Tuesday, February 10, 2009

How Toxic Update

In my initial post on solving the toxic assets problem I focused on the foreclosure rate to estimate losses. But that may not be quite correct. The key statistic is the foreclosure rate on mortgages in the population of mortgages financed by CDO's. This rate may be higher, I need to check on that. The issue is what are the maximum losses in all the mortgages that underlay CDO's.

How Toxic are Toxic Assets?

Brad Setzer has a good post on the Treasury's new plan to deal with toxic assets. Clearly dealing with the credit crisis is the key factor in getting any recovery going. And it is the most difficult. Primarily, I think, for political economy reasons. The problem is who should bear the brunt of the losses. But there is also a coordination problem involved.

To see this, first note that so-called "toxic assets" are complex collections of mortgages. These CDO's are derivatives whose value depends on the payoffs on the underlying assets. So the losses on the whole universe of these assets cannot be bigger than the losses on the underlying assets. The problem is that nobody knows what individual collections -- CDO's are worth. Hence, they trade for little value in the market, and banks are reluctant to sell them at low prices; choosing instead to keep them on their balance sheets. And then they are frozen from lending and instead hoard bailout funds until the value of the CDO's pay off (they hope).

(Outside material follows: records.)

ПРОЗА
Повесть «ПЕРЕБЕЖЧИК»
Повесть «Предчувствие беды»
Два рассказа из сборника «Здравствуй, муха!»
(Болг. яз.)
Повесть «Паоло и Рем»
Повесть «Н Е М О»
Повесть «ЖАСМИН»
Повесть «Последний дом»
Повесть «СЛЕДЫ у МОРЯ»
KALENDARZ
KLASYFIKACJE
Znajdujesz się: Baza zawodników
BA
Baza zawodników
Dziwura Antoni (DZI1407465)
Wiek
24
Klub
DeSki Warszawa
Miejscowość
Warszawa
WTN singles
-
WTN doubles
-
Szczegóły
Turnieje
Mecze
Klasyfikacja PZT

Now let us make a back of the envelope calculation. A really high foreclosure rate is 8%, so let us take 10%. If foreclosure takes place not all value is lost for the mortgage holder, but let us suppose it is. Then if one held the entire portfolio of mortgage backed securities the maximum losses on the total portfolio would be 10%. The big problem today is that banks hold CDO's of uncertain value -- nobody wants to pay a lot for a tranche that could have lots of bad mortgages. But other tranches must have good mortgages. Even if we consider CDO-squared's -- collections of collections -- the underlying risks ought to be no more than 10% figured conservatively.

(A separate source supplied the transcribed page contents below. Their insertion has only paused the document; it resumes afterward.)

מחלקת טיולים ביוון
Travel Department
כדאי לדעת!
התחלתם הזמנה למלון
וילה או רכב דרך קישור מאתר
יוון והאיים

Suppose then that the government took all CDO's and held them to maturity. It would, at worst, earn 90 cents on the dollar. So if it exchanged for these assets a security that pays 90 cents, and gave each bank a pro rata share (this would have to be based on nominal value not market value) then banks would receive 90 cents for sure instead of some uncertain value. Wouldn't this plan break even for the government? And wouldn't the banks -- as a whole -- be better off? Couldn't lending re-start? If the answer is yes, then the fundamental problem is information and coordination. It is a problem of who to allocate the losses to.

What am I missing?

Dedicated reader Vijay Krishna reminds me that this solution is related to an old puzzler on Car Talk:
The problem is that you have to take two identically looking pills each day. You are isolated from your doctor for 30 days and cannot get resupplied. If you don't take them both you die (you could change the proportions and volumes). But you spill the pills on the floor. What are you to do?

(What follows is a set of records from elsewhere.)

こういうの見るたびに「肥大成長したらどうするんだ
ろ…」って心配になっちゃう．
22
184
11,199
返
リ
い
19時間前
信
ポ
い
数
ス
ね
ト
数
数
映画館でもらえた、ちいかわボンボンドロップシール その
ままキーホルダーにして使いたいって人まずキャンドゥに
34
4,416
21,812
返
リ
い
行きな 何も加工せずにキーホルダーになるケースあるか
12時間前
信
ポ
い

The solution offered by Click and Clack is to take all the pills from the floor, crush them up, mix them up in water, and divide the solution by the number of days. Then each day take a share of the solution equal to one divided by the number of days left.
The similarity is clear. Taken in total we have a collection of pills or mortgages that is not all that harmful. But arbitrary portions of the collections can be extremely hazardous to your health.

Fiscal Stimulus, Again

Jim Hamilton's recent post on the stimulus hits the nail right on the head. The point is not that fiscal stimulus cannot work, as some argue. If you could change some textbook G in a continuous fashion like a TV dial it could work in a time of massive unemployment. But that is not the world we live in, so real programs must fill in the spending. But Hamilton's key point is that we need to think of the type of crisis we are in. If the cause of the recession is the piercing of a housing bubble and a credit crisis it is not clear that public works is the answer. We need to get the financial system working properly again.

I also agree with Jim that helping States with budget shortfalls to prevent further layoffs is a good idea.